## Action item
Each line of the material must be repeated precisely, with the pictures left out.

## Supplied data
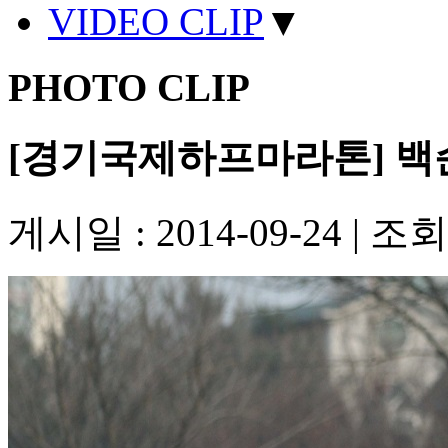
VIDEO CLIP
▼
PHOTO CLIP
[경기국제하프마라톤] 백
게시일 : 2014-09-24
|
조회수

## Task result
VIDEO CLIP
▼
PHOTO CLIP
[경기국제하프마라톤] 백
게시일 : 2014-09-24
|
조회수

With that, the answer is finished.